Oseltamivir (Tamiflu)

While a number of clinical trials involving oseltamivir have been conducted or are still ongoing,2 current research does not support the use of oseltamivir as a treatment for COVID-19.3

NPS MedicineWise will not provide further updates regarding this medicine for this indication at this time.


Lopinavir in combination with ritonavir (Kaletra)

A number of clinical trials involving lopinavir in combination with ritonavir for the treatment of COVID-19 have been conducted or are still ongoing.2 Evidence from available clinical research does not support the use of this combination medicine as a treatment for COVID-19.4-7 

The National COVID-19 Clinical Evidence Taskforce advises against the use of lopinavir/ritonavir for COVID-19, although it may still be considered in the context of randomised trials with appropriate ethical approval.4

NPS MedicineWise will not provide further updates regarding this medicine combination for this indication at this time.



Remdesivir is an antiviral medicine that inhibits viral RNA synthesis. Before the COVID-19 pandemic, clinical experience was in the context of treatment for Ebola virus infection.8

In vitro studies have reported that remdesivir is active against a number of novel coronaviruses including SARS-CoV-2.9,10Across the globe, trials continue to investigate remdesivir (alone and combination with other agents) as a treatment for COVID-19.2

Documented experience in the COVID-19 setting for remdesivir currently includes compassionate use*, small case reports, randomised open-label trials and randomised placebo-controlled trials.6,11-17 These studies vary greatly in subject numbers, severity of disease, length of follow up and findings of efficacy.

For example, the largest of these trials (the WHO Solidarity Trial, n= 5451) concluded that remdesivir had no definite effect on the primary outcome of in-hospital mortality for patients hospitalised with COVID-19, when compared with local standard of care (control).6 In the next largest trial (ACTT-1**, n = 1062) the primary outcome was time to recovery for patients hospitalised with COVID.16 Treatment with remdesivir was associated with a reduction in median time to recovery when compared to placebo (10 days vs 15 days; rate ratio for recovery, 1.29; 95% CI, 1.12 to 1.49; P<0.001).16 In ACTT-1 mortality was a secondary outcome, and varied considerably according to baseline severity.16

Such heterogeneity contributes to the lack of consensus among key guidance groups regarding the use of this medicine.

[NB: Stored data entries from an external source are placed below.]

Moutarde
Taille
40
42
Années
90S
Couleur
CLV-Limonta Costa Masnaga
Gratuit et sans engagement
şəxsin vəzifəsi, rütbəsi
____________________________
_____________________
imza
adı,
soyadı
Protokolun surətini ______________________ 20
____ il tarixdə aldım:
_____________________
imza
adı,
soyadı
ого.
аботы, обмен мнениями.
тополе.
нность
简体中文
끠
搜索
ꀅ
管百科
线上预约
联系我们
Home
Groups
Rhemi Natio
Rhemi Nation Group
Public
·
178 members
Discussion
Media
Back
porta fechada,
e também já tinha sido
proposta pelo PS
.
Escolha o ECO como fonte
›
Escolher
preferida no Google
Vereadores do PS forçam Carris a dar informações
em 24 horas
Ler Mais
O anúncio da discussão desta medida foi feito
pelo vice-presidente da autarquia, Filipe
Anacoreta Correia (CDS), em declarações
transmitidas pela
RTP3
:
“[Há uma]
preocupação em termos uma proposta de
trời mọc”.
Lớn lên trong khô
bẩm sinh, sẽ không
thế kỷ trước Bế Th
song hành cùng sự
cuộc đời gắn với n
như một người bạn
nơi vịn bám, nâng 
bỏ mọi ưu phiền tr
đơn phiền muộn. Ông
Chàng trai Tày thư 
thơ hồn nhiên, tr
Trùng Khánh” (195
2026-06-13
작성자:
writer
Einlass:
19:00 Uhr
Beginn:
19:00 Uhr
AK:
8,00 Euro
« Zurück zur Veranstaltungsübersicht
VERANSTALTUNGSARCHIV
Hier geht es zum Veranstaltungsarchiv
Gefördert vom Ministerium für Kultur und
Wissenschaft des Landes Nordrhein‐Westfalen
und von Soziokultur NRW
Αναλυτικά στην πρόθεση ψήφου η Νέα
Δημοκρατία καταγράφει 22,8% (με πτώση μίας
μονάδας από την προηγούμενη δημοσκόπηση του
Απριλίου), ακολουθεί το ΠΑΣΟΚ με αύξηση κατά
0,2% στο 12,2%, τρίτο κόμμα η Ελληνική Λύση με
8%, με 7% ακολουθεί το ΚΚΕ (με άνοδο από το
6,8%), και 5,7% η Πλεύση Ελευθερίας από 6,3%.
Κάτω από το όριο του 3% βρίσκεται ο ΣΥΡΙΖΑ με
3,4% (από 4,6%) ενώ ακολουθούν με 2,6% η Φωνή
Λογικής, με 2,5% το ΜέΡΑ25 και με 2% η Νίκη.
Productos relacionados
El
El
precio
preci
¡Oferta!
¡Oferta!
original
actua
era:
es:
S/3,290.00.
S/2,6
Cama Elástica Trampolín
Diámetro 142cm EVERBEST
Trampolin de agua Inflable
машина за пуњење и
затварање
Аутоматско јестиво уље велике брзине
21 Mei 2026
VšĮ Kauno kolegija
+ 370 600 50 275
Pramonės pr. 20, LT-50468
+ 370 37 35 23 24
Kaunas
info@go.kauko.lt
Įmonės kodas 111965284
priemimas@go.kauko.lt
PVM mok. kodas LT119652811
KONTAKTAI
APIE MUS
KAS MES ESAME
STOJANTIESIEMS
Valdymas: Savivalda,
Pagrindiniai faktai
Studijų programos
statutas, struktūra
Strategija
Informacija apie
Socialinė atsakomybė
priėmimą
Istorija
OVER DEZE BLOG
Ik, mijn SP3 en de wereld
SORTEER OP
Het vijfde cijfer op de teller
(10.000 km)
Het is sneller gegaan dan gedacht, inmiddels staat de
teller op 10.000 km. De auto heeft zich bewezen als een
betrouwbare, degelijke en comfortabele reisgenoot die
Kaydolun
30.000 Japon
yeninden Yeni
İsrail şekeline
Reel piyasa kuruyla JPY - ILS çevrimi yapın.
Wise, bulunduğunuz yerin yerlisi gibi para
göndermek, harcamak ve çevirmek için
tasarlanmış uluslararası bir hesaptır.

In Australia, the National COVID-19 Clinical Evidence Taskforce’s current position on remdesivir is a conditional recommendation for use among adult patients (including those who are pregnant or breastfeeding) who are hospitalised with moderate to severe COVID-19 and do not require ventilation.4 The agent is not recommended for use in these patient groups if ventilation is required, and should not be considered for use in children or adolescents with COVID-19 outside of a clinical trial setting, and only then in exceptional circumstances and in consultation with an appropriate clinical reference group.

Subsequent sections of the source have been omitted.